=== WORK ITEM ===
Could you give back every record below exactly, leaving out the pictures?

=== EXTRACTED DATA ===
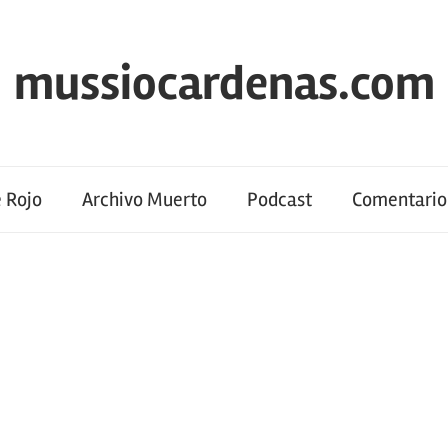
mussiocardenas.com
 Rojo
Archivo Muerto
Podcast
Comentario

=== WRITTEN SOLUTION ===
mussiocardenas.com
 Rojo
Archivo Muerto
Podcast
Comentario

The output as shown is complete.